— TASK ITEM —
Your answer must match the records word for word and contain no pictures.

— DATA TO EXAMINE —
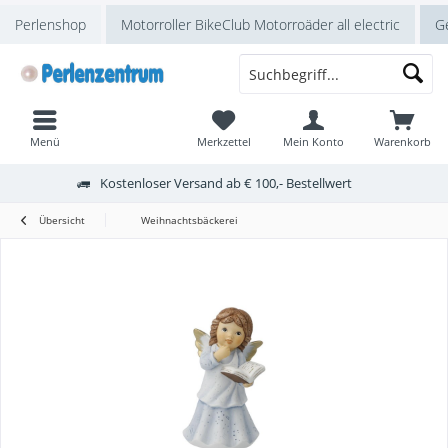
Perlenshop
Motorroller BikeClub Motorroäder all electric
Ge
Menü
Merkzettel
Mein Konto
Warenkorb
Kostenloser Versand ab € 100,- Bestellwert
Übersicht
Weihnachtsbäckerei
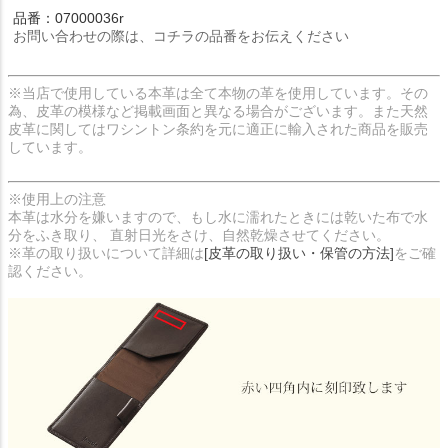
品番：07000036r
お問い合わせの際は、コチラの品番をお伝えください
※当店で使用している本革は全て本物の革を使用しています。その
為、皮革の模様など掲載画面と異なる場合がございます。また天然
皮革に関してはワシントン条約を元に適正に輸入された商品を販売
しています。
※使用上の注意
本革は水分を嫌いますので、もし水に濡れたときには乾いた布で水
分をふき取り、 直射日光をさけ、自然乾燥させてください。
※革の取り扱いについて詳細は
[皮革の取り扱い・保管の方法]
をご確
認ください。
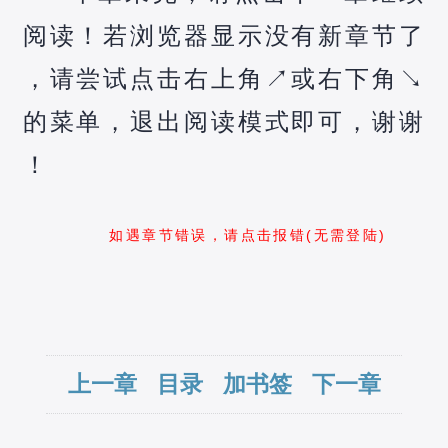
阅读！若浏览器显示没有新章节了
，请尝试点击右上角↗️或右下角↘️
的菜单，退出阅读模式即可，谢谢
！
如遇章节错误，请点击报错(无需登陆)
上一章
目录
加书签
下一章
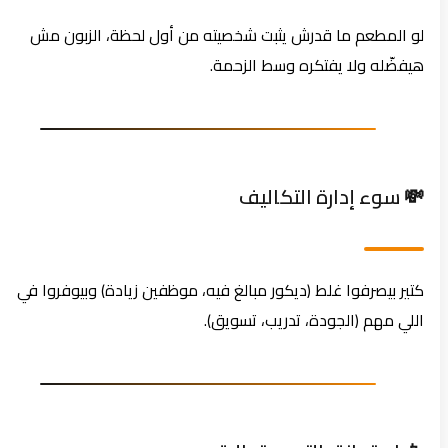
لو المطعم ما قدرش يثبت شخصيته من أول لحظة، الزبون مش
هيفضّله ولا يفتكره وسط الزحمة.
💸 سوء إدارة التكاليف
كتير بيصرفوا غلط (ديكور مبالغ فيه، موظفين زيادة) وبيوفروا في
اللي مهم (الجودة، تدريب، تسويق).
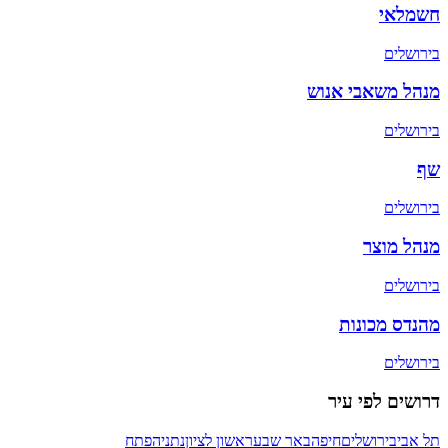
חשמלאי
ב
ירושלים
מנהל משאבי אנוש
ב
ירושלים
שף
ב
ירושלים
מנהל מוצר
ב
ירושלים
מהנדס מכונות
ב
ירושלים
דרושים לפי עיר
תל אביב
ירושלים
חיפה
באר שבע
ראשון לציון
נתניה
פתח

— REPLY TO THE TASK —
Perlenshop
Motorroller BikeClub Motorroäder all electric
Ge
Menü
Merkzettel
Mein Konto
Warenkorb
Kostenloser Versand ab € 100,- Bestellwert
Übersicht
Weihnachtsbäckerei
品番：07000036r
お問い合わせの際は、コチラの品番をお伝えください
※当店で使用している本革は全て本物の革を使用しています。その
為、皮革の模様など掲載画面と異なる場合がございます。また天然
皮革に関してはワシントン条約を元に適正に輸入された商品を販売
しています。
※使用上の注意
本革は水分を嫌いますので、もし水に濡れたときには乾いた布で水
分をふき取り、 直射日光をさけ、自然乾燥させてください。
※革の取り扱いについて詳細は
[皮革の取り扱い・保管の方法]
をご確
認ください。
阅读！若浏览器显示没有新章节了
，请尝试点击右上角↗️或右下角↘️
的菜单，退出阅读模式即可，谢谢
！
如遇章节错误，请点击报错(无需登陆)
上一章
目录
加书签
下一章
لو المطعم ما قدرش يثبت شخصيته من أول لحظة، الزبون مش
هيفضّله ولا يفتكره وسط الزحمة.
💸 سوء إدارة التكاليف
كتير بيصرفوا غلط (ديكور مبالغ فيه، موظفين زيادة) وبيوفروا في
اللي مهم (الجودة، تدريب، تسويق).
חשמלאי
ב
ירושלים
מנהל משאבי אנוש
ב
ירושלים
שף
ב
ירושלים
מנהל מוצר
ב
ירושלים
מהנדס מכונות
ב
ירושלים
דרושים לפי עיר
תל אביב
ירושלים
חיפה
באר שבע
ראשון לציון
נתניה
פתח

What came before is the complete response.